Couple things to note before we proceed:

pv and fv have opposite signs - negative is an outflow (money leaves you) and positive is inflow (you get money).

PV, FV whatever can be positive or negative - just make sure they have opposite signs. pmt (payment per period) is same sign as FV.

Typically, we let PV be negative (you are spending money on an investment).

Question Time!

In a recent survey by SingLife, respondents opined that they expect to have saved SGD 612000 for retirement at 65 years old. They also said they expect to use SGD 2856 a month - the SGD 612000 will be used finished by the time they reach 85. Suppose now they plan to retire at 65 and they have to fund retirement till 85 years, what is the implied annual rate of interest they would need?

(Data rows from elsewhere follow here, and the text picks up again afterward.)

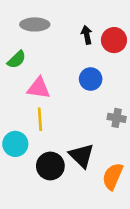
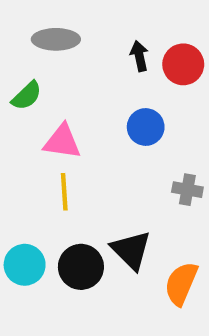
cyan circle: (15, 144) -> (25, 265), moved

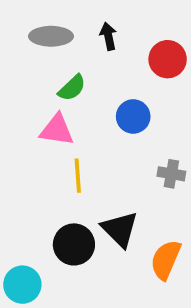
black arrow: (139, 56) -> (108, 36), moved
green semicircle: (27, 96) -> (72, 88), moved
yellow line: (64, 192) -> (78, 176), moved
cyan circle: (25, 265) -> (22, 285), moved

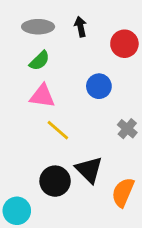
green semicircle: (72, 88) -> (39, 61), moved
gray cross: (171, 174) -> (127, 129), turned 30
yellow line: (78, 176) -> (58, 130), turned -45

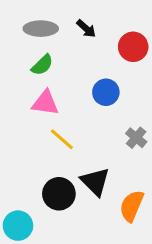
black arrow: (81, 27) -> (86, 29), turned 144

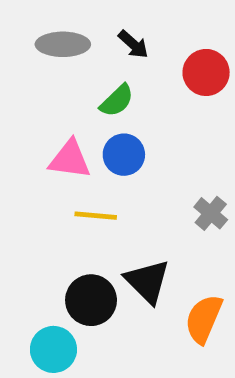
green semicircle: (42, 65) -> (117, 101), moved
blue circle: (106, 92) -> (124, 155), moved
yellow line: (62, 139) -> (96, 216), turned -36
cyan circle: (18, 226) -> (53, 349), moved

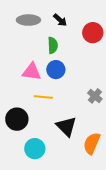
green semicircle: (117, 101) -> (53, 45), turned -49
black circle: (91, 300) -> (17, 119), moved
cyan circle: (53, 349) -> (35, 149), moved

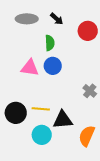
yellow line: (43, 97) -> (41, 109), moved
black triangle: (66, 126) -> (63, 120), turned -50
cyan circle: (35, 149) -> (42, 135), moved

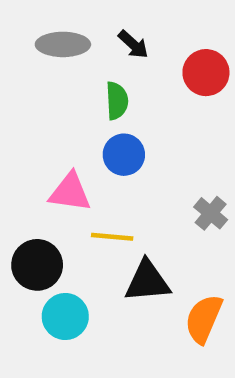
pink triangle: (30, 68) -> (70, 192), moved
yellow line: (41, 109) -> (112, 237), moved
cyan circle: (42, 135) -> (65, 316), moved

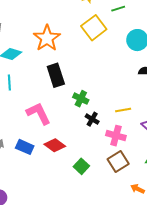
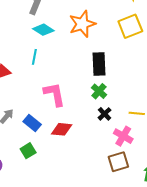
black rectangle: (56, 75) -> (99, 64), moved
red diamond: (55, 145) -> (62, 129), turned -45
green square: (81, 166) -> (28, 151), moved

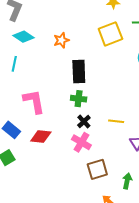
orange star: (82, 24) -> (61, 40), moved, size x0.6
green cross: (99, 91) -> (79, 99), turned -35
pink cross: (123, 136) -> (81, 142), moved

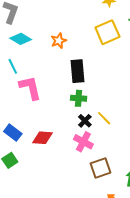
cyan line: (14, 64) -> (13, 66), turned -35
pink L-shape: (34, 101) -> (30, 88), moved
yellow line: (116, 121) -> (104, 118), moved, turned 42

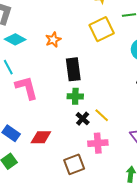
pink cross: (83, 142) -> (98, 143), moved, turned -30
brown square: (100, 168) -> (74, 164), moved

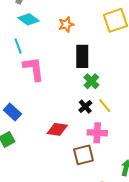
green cross: (75, 96) -> (91, 81), moved, turned 35
red diamond: (41, 137) -> (57, 129), moved
brown square: (74, 164) -> (84, 155), moved

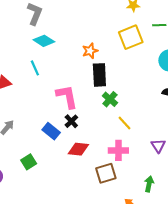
orange star: (66, 24) -> (90, 51), moved
pink L-shape: (34, 69) -> (67, 97), moved
black cross: (85, 107) -> (71, 121), moved
blue rectangle: (12, 112) -> (51, 131), moved

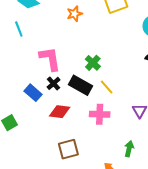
black rectangle: (99, 75) -> (81, 85), moved, turned -60
brown square: (106, 173) -> (68, 149), moved

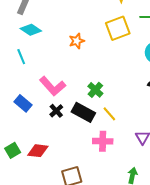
pink L-shape: (50, 59) -> (53, 86), turned 148
blue rectangle: (33, 93) -> (23, 103), moved
red diamond: (60, 112) -> (38, 151), moved

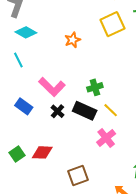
green cross: (95, 90) -> (95, 87), turned 35
pink cross: (103, 141) -> (106, 138), turned -36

We will be using Excel to solve it. If you dont have excel, please feel free to use Google Sheets. You can try using the following functions:

  • RATE - Calculates the interest rate per period of an annuity
  • NPER - Calculates the number of periods for an investment
  • PV - Calculates the present value of an investment
  • FV - Calculates the future value of an investment
    Note

    Excel sheet at end of lecture

Note

You will get different interest rate if you use nper 20 and yearly PMT be 2856 x 12. This is because the earlier solution compounds monthly, and this one compounds yearly.

Question Time!

If you have yearly interest rate of 4%, how much can you get yearly?

Question Time!

If you can earn 4% annualized return, how much money do you need to retire?